_DIRECTIONS_:
Scan the entries and state how many lines contain "ZOOM". Write no other text.

_DATASET ENTRIES_:
╭──
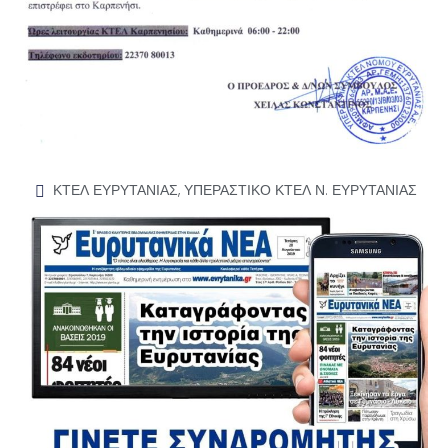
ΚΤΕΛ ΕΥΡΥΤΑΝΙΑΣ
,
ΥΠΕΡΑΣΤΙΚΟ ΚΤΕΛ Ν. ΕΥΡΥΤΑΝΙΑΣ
╰──
╭──
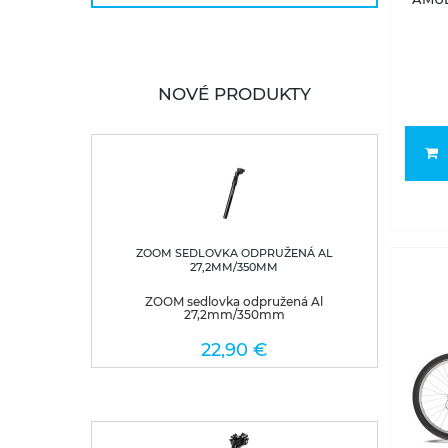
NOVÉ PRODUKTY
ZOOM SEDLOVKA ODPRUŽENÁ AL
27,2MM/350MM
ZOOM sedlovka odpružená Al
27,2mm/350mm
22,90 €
╰──
_ANSWER TO THE PROBLEM_:
2